Last week the Congressional House Resources Committee gave a substantial victory to proponents of opening ocean waters off the Outer Continental Shelf (OCS), including areas off the Jersey Shore, to oil and gas exploration. The measure would lift a 25-year bipartisan moratorium in drilling in these environmentally sensitive areas.
The Sierra Club is the oldest and largest “grassroots” environmental organization in America. We have consistently opposed lifting the moratorium. We believe the moratorium is particularly important to protect New Jersey’s beaches and our tourist industry. Meanwhile, drilling proponents perpetuate the myth that significant quantities of offshore oil and gas resources are foolishly “off limits” and that OCS drilling would greatly add to America’s energy independence.

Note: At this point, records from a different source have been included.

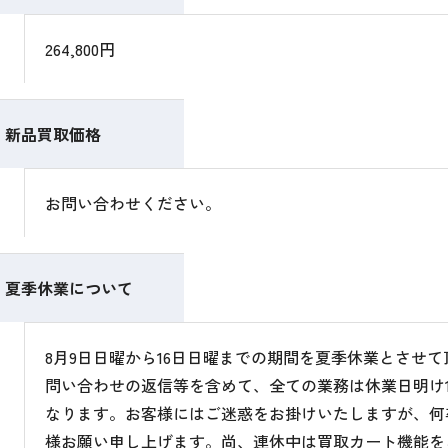
264,800円
新品買取価格
お問い合わせください。
夏季休業について
8月9日日曜から16日日曜までの期間を夏季休業とさせ
問い合わせの返信等を含めて、全ての業務は休業日明け1
なります。お客様にはご迷惑をお掛けいたしますが、何
様お願い申し上げます。尚、連休中は買取カート機能を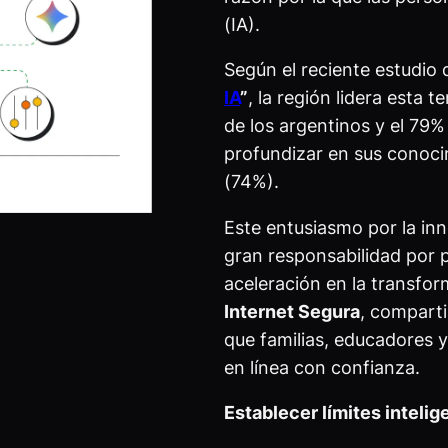
(IA).
Según el reciente estudio 
IA
”
, la región lidera esta 
de los argentinos y el 79% 
profundizar en sus conoci
(74%).
Este entusiasmo por la i
gran responsabilidad por p
aceleración en la transform
Internet Segura
, compart
que familias, educadores 
en línea con confianza.
Establecer límites intelig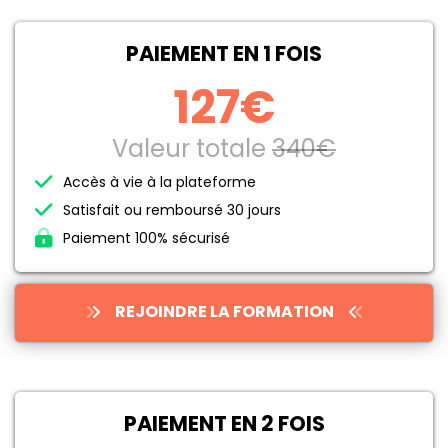
PAIEMENT EN 1 FOIS
127€
Valeur totale
340€
Accès à vie à la plateforme
Satisfait ou remboursé 30 jours
Paiement 100% sécurisé
REJOINDRE LA FORMATION
PAIEMENT EN 2 FOIS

In reality, the moratorium is only a limited one. The oil and gas industry already has access to the vast majority of the proven oil and gas resources off America’s coasts. The U.S. Department of the Interior estimates that at current levels of consumption, lifting the OCS ban would satisfy the nation’s oil needs for only about 16 years and its natural gas needs for about 25 years.

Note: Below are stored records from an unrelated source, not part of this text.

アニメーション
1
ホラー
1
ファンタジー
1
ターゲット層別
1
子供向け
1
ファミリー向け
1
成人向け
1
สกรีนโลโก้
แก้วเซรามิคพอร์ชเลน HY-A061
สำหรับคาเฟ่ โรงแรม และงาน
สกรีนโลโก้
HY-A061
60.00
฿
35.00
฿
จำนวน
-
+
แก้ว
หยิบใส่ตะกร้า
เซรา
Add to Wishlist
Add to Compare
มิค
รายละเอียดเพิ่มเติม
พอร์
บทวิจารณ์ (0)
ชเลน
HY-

Apart from its obvious failure to significantly add to domestic energy supplies, two critical issues are raised by this misguided proposal: The first is the potential threat to New Jersey’s beaches. The second is the broader issue of whether “big oil and gas” has exploited the government’s Byzantine off-shore “royalty” payment system to achieve record corporate profits at taxpayer expense. Jersey Shore residents should know the facts on both:
First, OCS drilling proponents present their bill as a “compromise” since theoretically each state would have the opportunity to “opt out” of drilling off their respective coasts. Thankfully, New Jersey’s elected officials are largely united against OCS drilling. However, the bill places significant legal hurdles to “opting out.” More importantly, it ignores the insurmountable problem of oil spills in “opt in” states polluting New Jersey’s beaches. An oil slick does not respect states’ geographic coastal boundaries in its migration or honor politicians’ ugly “compromises” in its own dirty ebb and flow.
Florida, the Carolinas and the Virginia coasts are some of the primary targets of OCS drilling advocates. Among these, Virginia is our nearest neighbor. Some short-sighted Virginia politicians favor “opting in” for the revenue it would provide. But the ecological fate of New Jersey beaches should not lie in their hands. Virginia is just 75 miles from New Jersey beaches. A catastrophic “Spill One” in Virginia could destroy the ecology and economic values of the Jersey Shore for generations to come. It’s more than idle speculation.
The infamous Exxon Valdez oil spill traveled 470 miles in 56 days and is still polluting the area 17 years later. Meanwhile, Exxon to this very day pays high-priced lawyers to fight the fines lawfully imposed in a court of law. Thus, the “line in the sand” we must draw against drilling to protect New Jersey’s beaches must include the Atlantic Outer Continental Shelf, without exception. The Sierra Club asks that our neighbors, friends and the thousands of tourists who enjoy our beaches each year join hands with us in opposing lifting the OCS moratorium.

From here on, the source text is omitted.